明靥眯了眯眼,瞧着她:“是么?”
明谣:“别以为你如今再装可怜无辜,我便会不再恨你。”
明靥弯了弯眸:“那很可惜,你想错了。”
“啪”地清亮一声。
明谣捂住脸,震愕抬眸。
“明、明靥,你敢打我?!”
“你居然敢打我?!!”
她的声音陡然变得尖利,见状,郑婌君似想上前,又被应琢的人死死拦住。
月色之下,明靥当着郑婌君的面,字字清晰:
“明谣,你如何辱骂我都可以,毕竟我也已经习惯了,你与你那位好母亲的折辱。但是你今日骂了我的阿娘,那我便替郑婌君好好教育你。”
“啪”地又是一声。
明谣的脸被扇歪。
额发散落,落在她些许红肿的面颊处,少女的头方一回正,紧接着,又是两道清脆响亮的耳光。
直到她打得手心疼。
明靥微微喘着粗气,朝应琢的人命令:“带下去。”
那本是应琢所带来的侍人,如今竟也格外地听她的话。
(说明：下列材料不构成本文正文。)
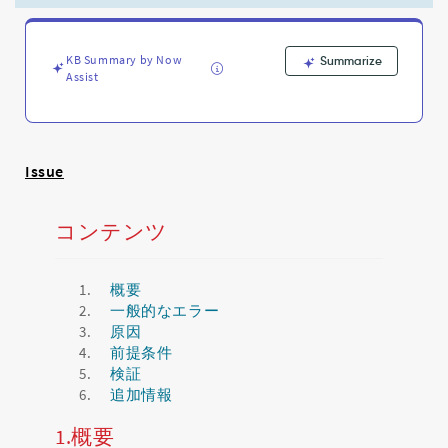
マ
ン
ド
KB Summary by Now
ラ
Summarize
Assist
イ
ン
か
ら
の
Issue
認
証
情
コンテンツ
報
検
証
概要
(CLI)
一般的なエラー
-
原因
Support
前提条件
and
検証
Troubleshooting
追加情報
1.概要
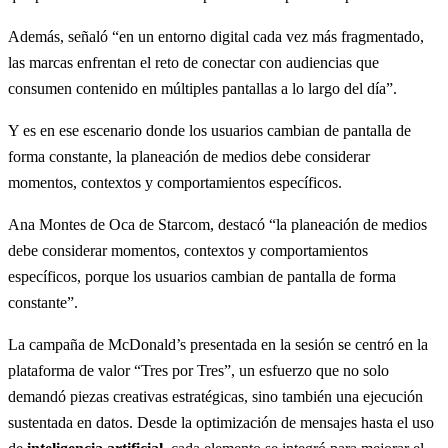
Además, señaló “en un entorno digital cada vez más fragmentado,
las marcas enfrentan el reto de conectar con audiencias que
consumen contenido en múltiples pantallas a lo largo del día”.
Y es en ese escenario donde los usuarios cambian de pantalla de
forma constante, la planeación de medios debe considerar
momentos, contextos y comportamientos específicos.
Ana Montes de Oca de Starcom, destacó “la planeación de medios
debe considerar momentos, contextos y comportamientos
específicos, porque los usuarios cambian de pantalla de forma
constante”.
La campaña de McDonald’s presentada en la sesión se centró en la
plataforma de valor “Tres por Tres”, un esfuerzo que no solo
demandó piezas creativas estratégicas, sino también una ejecución
sustentada en datos. Desde la optimización de mensajes hasta el uso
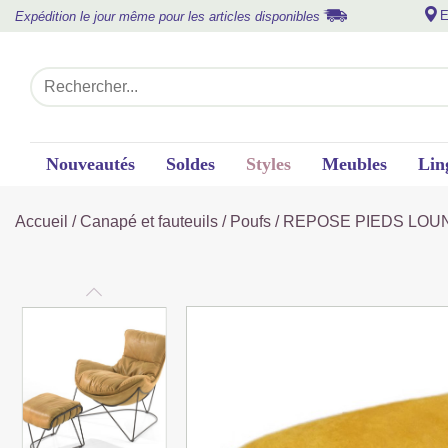
E
Expédition le jour même pour les articles disponibles
Nouveautés
Soldes
Styles
Meubles
Lin
Accueil
/
Canapé et fauteuils
/
Poufs
/ REPOSE PIEDS LOUN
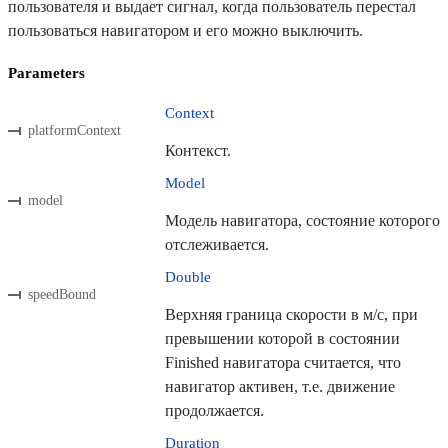
пользователя и выдает сигнал, когда пользователь перестал
пользоваться навигатором и его можно выключить.
Parameters
Context
platformContext
Контекст.
Model
model
Модель навигатора, состояние которого
отслеживается.
Double
speedBound
Верхняя граница скорости в м/с, при
превышении которой в состоянии
Finished навигатора считается, что
навигатор активен, т.е. движение
продолжается.
Duration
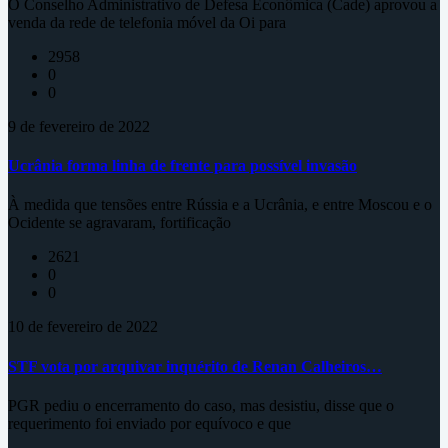
O Conselho Administrativo de Defesa Econômica (Cade) aprovou a
venda da rede de telefonia móvel da Oi para
2958
0
0
9 de fevereiro de 2022
Ucrânia forma linha de frente para possível invasão
À medida que tensões entre Rússia e a Ucrânia, e entre Moscou e o
Ocidente se agravaram, fortificação
2621
0
0
10 de fevereiro de 2022
STF vota por arquivar inquérito de Renan Calheiros…
PGR pediu o encerramento do caso, mas desistiu, disse que o
requerimento foi enviado por equívoco e que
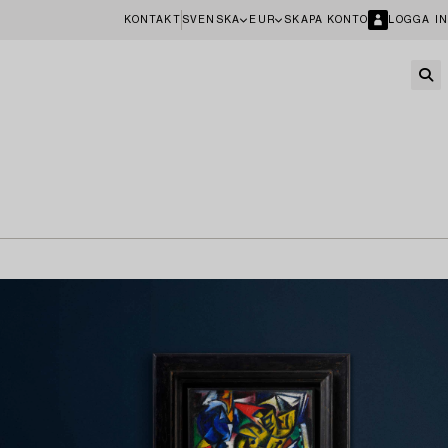
KONTAKT
SVENSKA
EUR
SKAPA KONTO
LOGGA IN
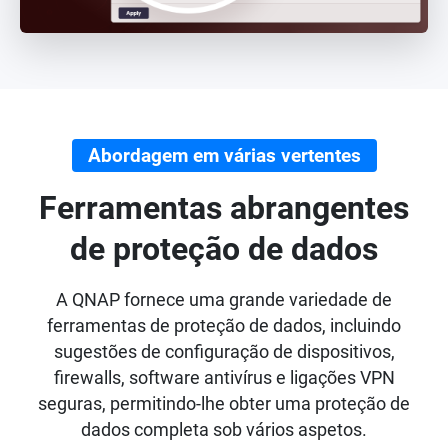
Abordagem em várias vertentes
Ferramentas abrangentes
de proteção de dados
A QNAP fornece uma grande variedade de
ferramentas de proteção de dados, incluindo
sugestões de configuração de dispositivos,
firewalls, software antivírus e ligações VPN
seguras, permitindo-lhe obter uma proteção de
dados completa sob vários aspetos.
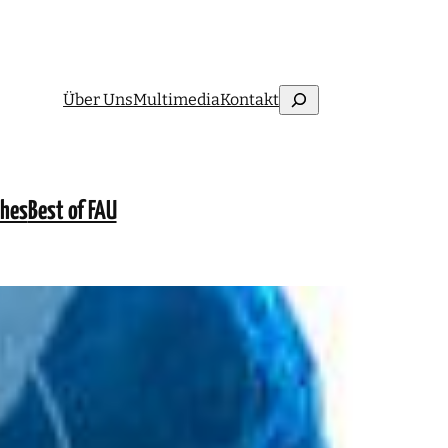
Suchen
Über Uns
Multimedia
Kontakt
ches
Best of FAU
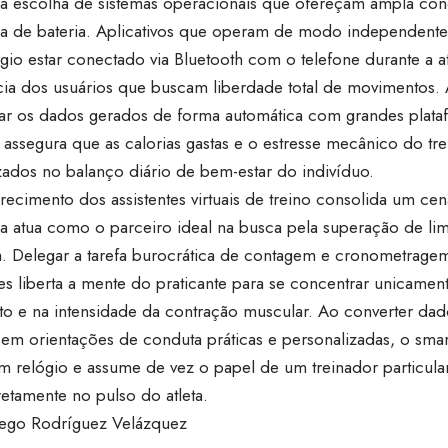
la escolha de sistemas operacionais que ofereçam ampla con
a de bateria. Aplicativos que operam de modo independente
gio estar conectado via Bluetooth com o telefone durante a a
cia dos usuários que buscam liberdade total de movimentos.
zar os dados gerados de forma automática com grandes plat
 assegura que as calorias gastas e o estresse mecânico do tr
zados no balanço diário de bem-estar do indivíduo.
cimento dos assistentes virtuais de treino consolida um cen
a atua como o parceiro ideal na busca pela superação de limi
. Delegar a tarefa burocrática de contagem e cronometragem
tes liberta a mente do praticante para se concentrar unicame
o e na intensidade da contração muscular. Ao converter dad
 em orientações de conduta práticas e personalizadas, o sma
m relógio e assume de vez o papel de um treinador particular
retamente no pulso do atleta.
iego Rodríguez Velázquez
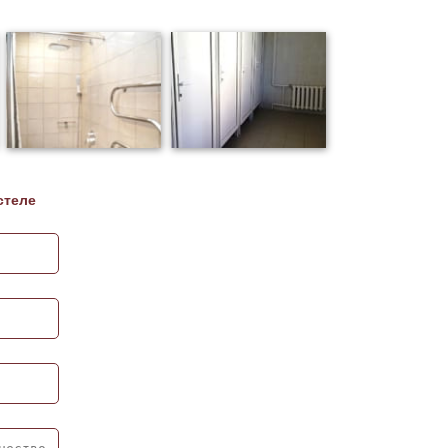
стеле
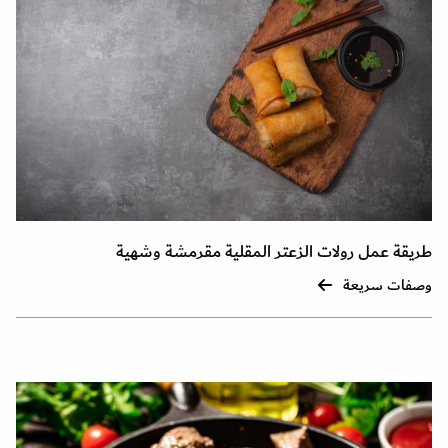
طريقة عمل رولات الزعتر المقلية مقرمشة وشهية
وصفات سريعة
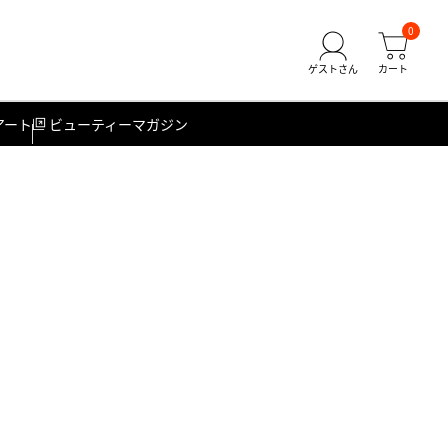
0
アート
ビューティーマガジン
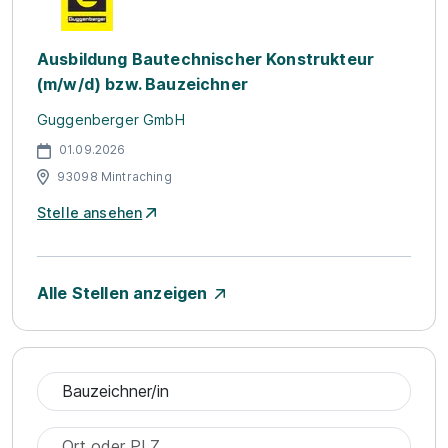
Ausbildung Bautechnischer Konstrukteur
(m/w/d) bzw. Bauzeichner
Guggenberger GmbH
01.09.2026
93098 Mintraching
Stelle ansehen
Alle Stellen anzeigen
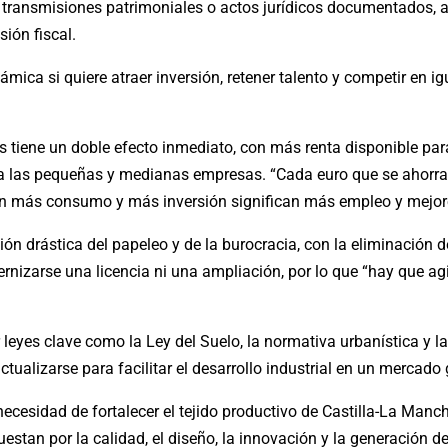
ransmisiones patrimoniales o actos jurídicos documentados, ad
ión fiscal.
ica si quiere atraer inversión, retener talento y competir en i
s tiene un doble efecto inmediato, con más renta disponible par
a las pequeñas y medianas empresas. “Cada euro que se ahorra
on más consumo y más inversión significan más empleo y mejore
 drástica del papeleo y de la burocracia, con la eliminación de 
rnizarse una licencia ni una ampliación, por lo que “hay que ag
 leyes clave como la Ley del Suelo, la normativa urbanística y 
tualizarse para facilitar el desarrollo industrial en un mercado
ecesidad de fortalecer el tejido productivo de Castilla-La Manc
tan por la calidad, el diseño, la innovación y la generación de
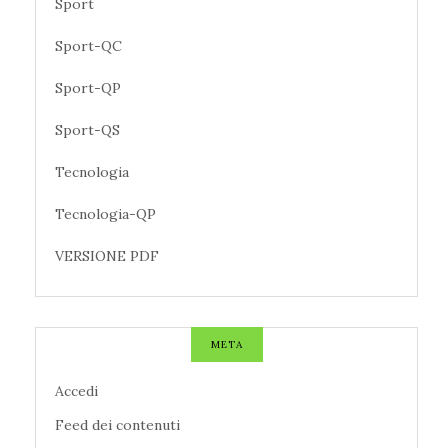
Sport
Sport-QC
Sport-QP
Sport-QS
Tecnologia
Tecnologia-QP
VERSIONE PDF
META
Accedi
Feed dei contenuti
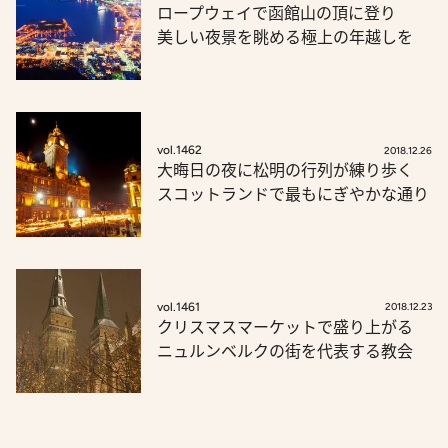
ロープウェイで函館山の頂に登り
美しい夜景を眺める極上の年越しを
vol.1462
2018.12.26
大晦日の夜に松明の行列が練り歩く
スコットランドで最もにぎやかな通り
vol.1461
2018.12.23
クリスマスマーケットで盛り上がる
ニュルンベルクの街を代表する教会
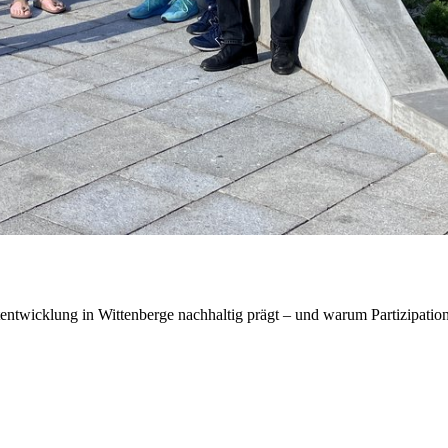
twicklung in Wittenberge nachhaltig prägt – und warum Partizipation 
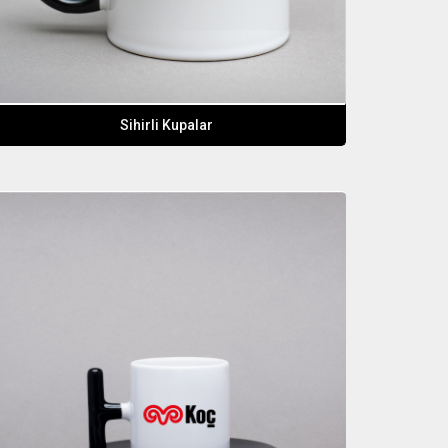
Sihirli Kupalar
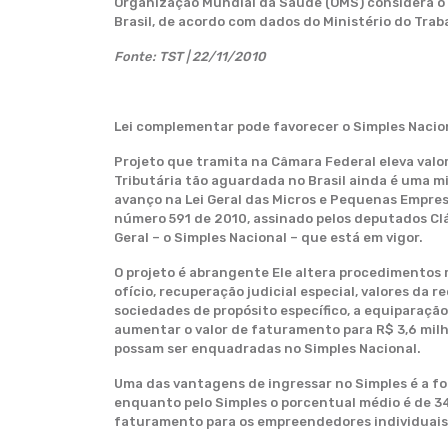
Organização Mundial da Saúde (OMS) considera o 
Brasil, de acordo com dados do Ministério do Trab
Fonte: TST | 22/11/2010
Lei complementar pode favorecer o Simples Nacio
Projeto que tramita na Câmara Federal eleva valo
Tributária tão aguardada no Brasil ainda é uma m
avanço na Lei Geral das Micros e Pequenas Empresa
número 591 de 2010, assinado pelos deputados Cláu
Geral – o Simples Nacional – que está em vigor.
O projeto é abrangente Ele altera procedimentos 
ofício, recuperação judicial especial, valores da 
sociedades de propósito específico, a equiparação
aumentar o valor de faturamento para R$ 3,6 milhõ
possam ser enquadradas no Simples Nacional.
Uma das vantagens de ingressar no Simples é a fo
enquanto pelo Simples o porcentual médio é de 3
faturamento para os empreendedores individuais. Ho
不过少时间,明谣与郑婌君已被人双双拖拽离开,隔着渗凉的夜风,明靥还不知晓听到了何人的呜咽。
做完这一切,她才转过头,一双恣意的杏眸望向应琢。
他便站在月下,一袭白衣翩翩,安静看着她。
明靥迟疑了一会儿,还是走上前,行至对方身侧。
应琢的身量要高出她许多,这使得明靥行至他面前时,男人柔和地垂下浓睫。她走到应琢面前,嗅着他身上清雅温润的兰香,停顿了一瞬。
紧接着,她也掀眸,几分犹豫道:
“我刚刚,是不是很粗鲁啊。”
可是她扇得好爽。
除了眼下,她右手掌心正火辣辣泛着痛意。
明靥在心里头暗暗嘀咕,早知道这么疼,她就换两只手了。
月色轻缓一层,薄薄的落在男人眉睫之上,又于他小扇一般的睫羽上轻微翕动着。闻言,男人弧了弧唇,眉眼之间似乎也掺了几分笑意。
片刻,他点点头:“嗯。”
明靥恶狠狠掐了他一把。
她并未收着力,右手力道一使,才反应过来会将他掐得很疼。见她这般,应琢倒也不恼,他闷闷轻笑了一声,反手牵过明靥的右手。
他的手指白皙修长,轻轻替着她揉弄着手心。
她威胁:“我不管,你若是真觉得我粗鲁,那我便扇你。”
应琢挑了挑眉:“还有这种好事?”
明靥:……
直到一旁的明萧山轻咳了一声,明靥才反应过来身侧有人。
二人终于停止了眉来眼去。
除却那一份废妻书,明萧山又将洋洋洒洒的一物呈上。
明靥垂眸看着——
是她那个没有心的爹,终于在时隔多年之后,将她的阿娘林氏,林禅心扶正。
明靥目光顿了顿,面无表情地将其递给他。
“你忘按手印了。”
明萧山:“噢、噢……”
一道鲜红的手印,与那份废妻书上一般刺目。
明萧山还要前去湘竹苑,见一见她的母亲。
见状,明靥出声阻拦,而后将东西一揣,拉着应琢朝湘竹苑而去。
只是路过那一道垂花拱门之时,明靥的步子顿了一顿。
应琢亦随之,颀长的身形微微一顿。
他侧首,问:“怎么了?”
男子声音清浅,似是一道温柔的风。
少女双眉之间的蹙意却愈发明显。
她自怀中掏出那一份复妻书,将其来来回回看了又看。说实话,明萧山的字很是漂亮,他写得似乎也很用心,月色之下,却叫她看得心中愈发别扭了。
明靥抿了抿唇,将其攥紧了些。
见她不答,应琢原是以为她没听见自己的话,又极耐心地开口问道:“璎璎,怎么了?”
“没事。”
明靥略一沉吟。
她垂下眼眸,瞧着复妻书上明萧山的字迹,忽然觉得很讽刺。
少女声音也如夜风一般轻缓。
“只是我觉得……应琢。”
“即便被扶正,即便医好了阿娘的病。”
“我总觉得,阿娘也不会再开心了。”
纵是郑氏被废,纵是明谣母女得到惩罚。
明靥心中想,这也不够,远远不够。